The small Alice of the looking glass has permeated so much of my life. My fear of vanity, of fully seeing and appreciating the help I give to others and the beauty that emanates from my being are all minimized. This prevents me from realizing my dreams, sometimes even from dreaming them. For instance, I’m afraid to date a man more attractive than me. “What do I have to offer him?” is my constant refrain (pun intended).
I discovered this week in Mirror Work Day #1 that I fear wearing beautfiul clothes on the regular because I don’t feel I deserve to look nice. For so long I thought I dressed down to avoid male attention; it is only recently that I don’t cringe when I feel being seen sexually by “others” that I’m not involved with in that way.
Over the past month, I’ve walked through many a fire without shedding more than a tear or two.

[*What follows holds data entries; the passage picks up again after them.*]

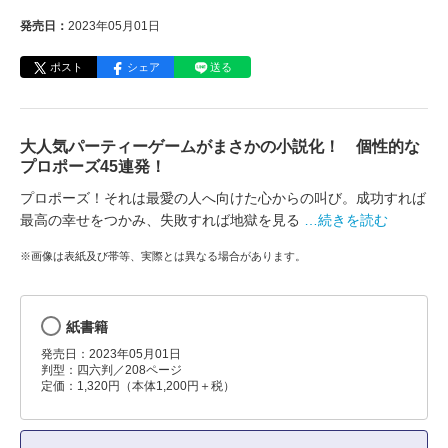
発売日：
2023年05月01日
ポスト
シェア
送る
大人気パーティーゲームがまさかの小説化！ 個性的な
プロポーズ45連発！
プロポーズ！それは最愛の人へ向けた心からの叫び。成功すれば
最高の幸せをつかみ、失敗すれば地獄を見る
…続きを読む
※画像は表紙及び帯等、実際とは異なる場合があります。
紙書籍
発売日：2023年05月01日
判型：四六判／208ページ
定価：1,320円（本体1,200円＋税）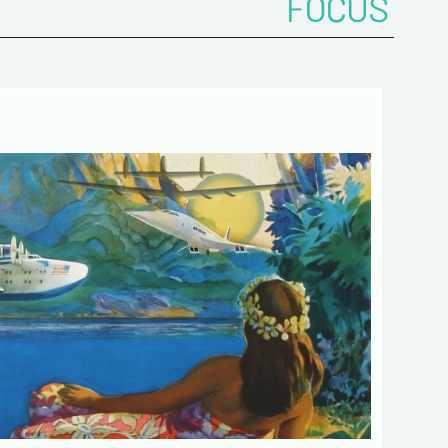
FOCUS
 de confidentialité :
mations recueillies sur ce formulaire sont
ées dans un fichier informatisé par ESTAMPE
 SPORTIVE pour la gestion des achats et la
e notre clientèle. Elles sont conservées pendant
sont destinées au service commercial.
ent à la loi « informatique et libertés », vous
ercer votre droit d'accès aux données vous
t et les faire rectifier en nous contactant. Nous
mons de l’existence de la liste d'opposition au
e téléphonique « Bloctel », sur laquelle vous
s inscrire ici :
https://conso.bloctel.fr/
ochant cette case, j'accepte que les
rmations saisies dans ce formulaire soient
es pour me contacter dans le cadre de cet
e commercial.
ochant cette case, j'accepte de recevoir
ettres d'information de votre part
ant votre activités.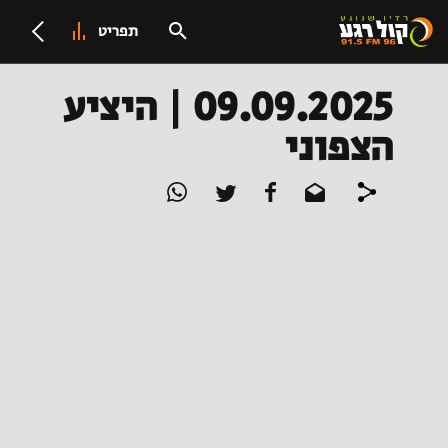
תפריט
09.09.2025 | היציע
הצפוני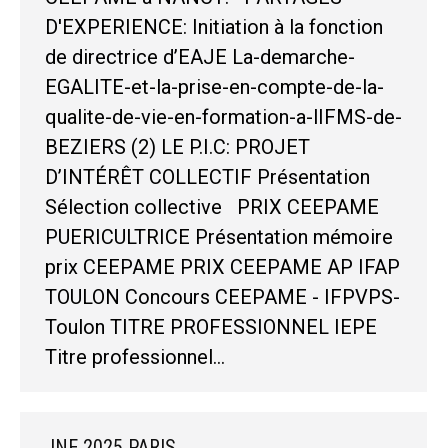
D'EXPERIENCE: Initiation à la fonction
de directrice d’EAJE La-demarche-
EGALITE-et-la-prise-en-compte-de-la-
qualite-de-vie-en-formation-a-lIFMS-de-
BEZIERS (2) LE P.I.C: PROJET
D’INTÉRÊT COLLECTIF Présentation
Sélection collective PRIX CEEPAME
PUERICULTRICE Présentation mémoire
prix CEEPAME PRIX CEEPAME AP IFAP
TOULON Concours CEEPAME - IFPVPS-
Toulon TITRE PROFESSIONNEL IEPE
Titre professionnel…
JNE 2025 PARIS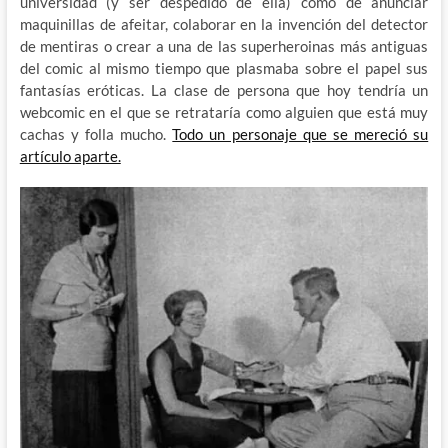
universidad (y ser despedido de ella) como de anunciar
maquinillas de afeitar, colaborar en la invención del detector
de mentiras o crear a una de las superheroinas más antiguas
del comic al mismo tiempo que plasmaba sobre el papel sus
fantasías eróticas. La clase de persona que hoy tendría un
webcomic en el que se retrataría como alguien que está muy
cachas y folla mucho.
Todo un personaje que se mereció su
artículo aparte.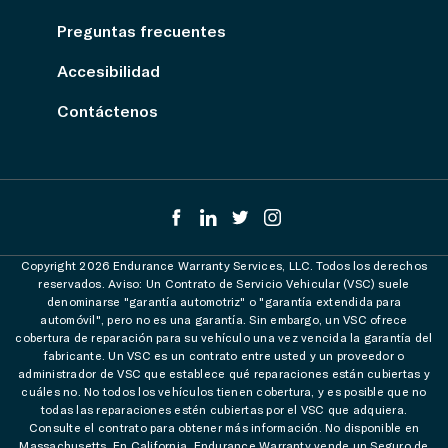
Preguntas frecuentes
Accesibilidad
Contáctenos
Copyright 2026 Endurance Warranty Services, LLC. Todos los derechos
reservados. Aviso: Un Contrato de Servicio Vehicular (VSC) suele
denominarse "garantía automotriz" o "garantía extendida para
automóvil", pero no es una garantía. Sin embargo, un VSC ofrece
cobertura de reparación para su vehículo una vez vencida la garantía del
fabricante. Un VSC es un contrato entre usted y un proveedor o
administrador de VSC que establece qué reparaciones están cubiertas y
cuáles no. No todos los vehículos tienen cobertura, y es posible que no
todas las reparaciones estén cubiertas por el VSC que adquiera.
Consulte el contrato para obtener más información. No disponible en
Massachusetts. En California, Endurance Warranty vende un Seguro de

Recognizing that this fear of being too much brings forth a wellspring of free flowing tears. So here I sit openly crying for the little girl inside that I have so long suppressed. I see now the pain she has carried separately from me for so long, being forced into cramped spaces by my hand! I shower her with love and gratitude for carrying so much for so long. Allowing her to reintegrate into my body and being.
Alice, it’s time to grow big now. Eat your smaller self, grow up into the woman, the Goddess you were put on this Earth to serve others with. Fear not your size, the white rabbit nor the holes you must go down to follow him into the Underland. It is only in the shadows that you can find your light, your true strength; your brilliance.
Just when the caterpillar in its chrysalis thought the world had come to an end, it became a butterfly…
To the reader: what fears hold you back?
May we all do something today that spreads our wings, pushing the envelope just a little bit more.